Dr Aswani notes that vaccines usually undergo extensive testing before their efficacy is determined. He feels Covid-19 vaccines have been rushed due to anticipated monetary benefits.

“In total, five competing vaccines are available here, among them Moderna, AstraZeneca and Pfizer, but the CDC recommends Pfizer and Moderna. This begs the question – what about the others?”

Dr Aswani says news on adverse reactions in some people amplifies his skepticism.

“I am worried I might be forced to take it just so I can travel – my favorite pastime activity.
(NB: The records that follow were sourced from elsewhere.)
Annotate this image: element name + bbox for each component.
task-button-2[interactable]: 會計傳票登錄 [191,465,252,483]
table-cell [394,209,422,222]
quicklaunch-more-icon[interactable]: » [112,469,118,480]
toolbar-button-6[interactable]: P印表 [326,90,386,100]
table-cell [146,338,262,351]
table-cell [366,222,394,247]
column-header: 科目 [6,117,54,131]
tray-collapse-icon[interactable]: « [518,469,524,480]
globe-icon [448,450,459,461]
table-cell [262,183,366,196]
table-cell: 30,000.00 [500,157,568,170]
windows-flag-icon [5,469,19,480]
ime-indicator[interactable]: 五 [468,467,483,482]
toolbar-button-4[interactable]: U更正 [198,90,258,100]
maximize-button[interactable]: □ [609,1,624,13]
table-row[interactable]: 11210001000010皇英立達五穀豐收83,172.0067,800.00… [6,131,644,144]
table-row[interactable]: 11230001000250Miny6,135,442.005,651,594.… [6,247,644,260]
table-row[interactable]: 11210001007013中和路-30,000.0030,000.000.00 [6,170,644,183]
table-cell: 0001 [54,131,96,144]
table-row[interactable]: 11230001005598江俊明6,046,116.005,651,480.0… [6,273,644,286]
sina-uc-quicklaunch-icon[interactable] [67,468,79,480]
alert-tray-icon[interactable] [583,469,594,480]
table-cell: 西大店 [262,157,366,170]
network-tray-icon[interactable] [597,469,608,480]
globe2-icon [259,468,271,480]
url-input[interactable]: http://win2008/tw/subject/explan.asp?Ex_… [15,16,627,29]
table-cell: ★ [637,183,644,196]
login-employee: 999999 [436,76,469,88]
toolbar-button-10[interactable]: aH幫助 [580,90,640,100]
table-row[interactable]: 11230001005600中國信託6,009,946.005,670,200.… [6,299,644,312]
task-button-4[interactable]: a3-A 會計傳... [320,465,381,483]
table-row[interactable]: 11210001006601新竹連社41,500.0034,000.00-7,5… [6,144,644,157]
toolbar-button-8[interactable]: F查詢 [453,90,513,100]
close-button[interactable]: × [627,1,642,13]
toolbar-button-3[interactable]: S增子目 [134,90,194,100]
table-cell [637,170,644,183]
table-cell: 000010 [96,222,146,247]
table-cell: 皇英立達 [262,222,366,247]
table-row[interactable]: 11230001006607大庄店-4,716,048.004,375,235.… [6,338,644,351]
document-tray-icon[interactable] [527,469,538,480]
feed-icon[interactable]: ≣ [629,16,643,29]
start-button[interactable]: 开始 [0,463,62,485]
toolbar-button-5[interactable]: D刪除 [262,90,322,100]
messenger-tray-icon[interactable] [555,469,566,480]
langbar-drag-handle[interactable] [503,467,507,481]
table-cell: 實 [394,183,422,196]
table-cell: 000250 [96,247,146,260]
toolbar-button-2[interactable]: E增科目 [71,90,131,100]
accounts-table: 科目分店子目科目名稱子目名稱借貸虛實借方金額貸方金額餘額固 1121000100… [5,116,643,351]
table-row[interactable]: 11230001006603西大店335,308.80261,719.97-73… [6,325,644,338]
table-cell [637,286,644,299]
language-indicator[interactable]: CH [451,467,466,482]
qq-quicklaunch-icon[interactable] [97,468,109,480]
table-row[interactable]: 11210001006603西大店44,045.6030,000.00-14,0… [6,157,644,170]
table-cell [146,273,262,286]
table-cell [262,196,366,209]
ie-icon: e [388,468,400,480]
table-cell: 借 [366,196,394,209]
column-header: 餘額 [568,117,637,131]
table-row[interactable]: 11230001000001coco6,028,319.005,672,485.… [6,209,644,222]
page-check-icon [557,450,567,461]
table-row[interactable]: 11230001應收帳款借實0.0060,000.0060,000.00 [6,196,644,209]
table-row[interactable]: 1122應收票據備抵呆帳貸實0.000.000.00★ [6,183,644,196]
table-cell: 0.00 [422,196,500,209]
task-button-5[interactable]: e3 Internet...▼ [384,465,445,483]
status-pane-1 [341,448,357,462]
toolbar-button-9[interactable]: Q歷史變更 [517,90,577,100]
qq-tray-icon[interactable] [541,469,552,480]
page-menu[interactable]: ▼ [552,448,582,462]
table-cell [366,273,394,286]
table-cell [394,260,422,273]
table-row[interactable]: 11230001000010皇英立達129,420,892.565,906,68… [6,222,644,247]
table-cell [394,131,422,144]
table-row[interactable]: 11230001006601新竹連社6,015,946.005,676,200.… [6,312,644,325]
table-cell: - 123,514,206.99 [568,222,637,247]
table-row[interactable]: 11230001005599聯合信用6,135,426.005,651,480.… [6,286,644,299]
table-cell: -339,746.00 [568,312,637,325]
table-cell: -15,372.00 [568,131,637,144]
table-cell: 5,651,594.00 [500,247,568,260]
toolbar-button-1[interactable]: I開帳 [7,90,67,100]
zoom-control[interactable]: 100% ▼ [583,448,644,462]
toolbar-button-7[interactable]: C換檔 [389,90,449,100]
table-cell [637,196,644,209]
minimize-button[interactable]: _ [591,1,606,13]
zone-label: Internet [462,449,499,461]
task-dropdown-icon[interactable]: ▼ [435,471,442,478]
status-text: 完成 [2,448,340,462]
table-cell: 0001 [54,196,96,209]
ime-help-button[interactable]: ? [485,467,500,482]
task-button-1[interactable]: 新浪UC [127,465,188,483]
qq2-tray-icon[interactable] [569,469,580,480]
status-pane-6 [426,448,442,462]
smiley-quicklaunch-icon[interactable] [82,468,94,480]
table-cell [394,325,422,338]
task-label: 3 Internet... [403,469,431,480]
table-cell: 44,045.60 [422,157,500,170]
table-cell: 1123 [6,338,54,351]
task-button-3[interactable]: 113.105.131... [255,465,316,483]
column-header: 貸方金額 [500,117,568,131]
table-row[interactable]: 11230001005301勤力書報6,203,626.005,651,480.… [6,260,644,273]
A few countries are already beating the drums for a Covid-19 passport so I might reluctantly get the shot for travel purposes ,” he says.

Dr Roselyn Akombe, a former IEBC commissioner, who now works at the United Nations Development Programme (UNDP Africa) told the Nation that she prefers the Johnson and Johnson vaccine.

“I will keep you posted on how it goes. I should be getting it next week while in the US,” said Ms Akombe, who is currently stationed in Ethiopia.

Vaccine passports

“Visa facilitation” is for people in the US who get  Chinese Covid-19 vaccines.

The policy, effective Monday, is aimed at resuming “people-to-people exchanges between China and other countries,” the Chinese embassy in the US stated in an official statement on Monday.

It could soon be accessed through WeChat — an app almost everyone in China has, but few people abroad subscribe to.

China’s Foreign Ministry said the app will  allow people both in China and overseas to verify the certificate by scanning a QR code, potentially freeing up the movement of the 52 million people in China vaccinated so far.

Strange patterns

Meanwhile, Dr Ahmed Kalebi, the chief executive and chief consultant pathologist at Lancet Group of Laboratories in Nairobi, is almost 100 per cent certain that the UK and South Africa variants of the Covid-19 are in Kenya.

Dr Kalebi cites the large number of incoming travellers from these coutie as well as spill-over of patients from Tanzania, where these variants have been confirmed from travellers who went to the Middle East, the UK and other parts of the world.

“We are seeing strange pattern of test results in the lab, for example very high viral loads and odd distribution of viral genes, as well as peculiar clinical presentation of the infected cases, all pointing to the fact that the third wave is different and most likely being driven by some new variants similar to what is being reported in the US, UK, Europe and SA,” he told the Nation.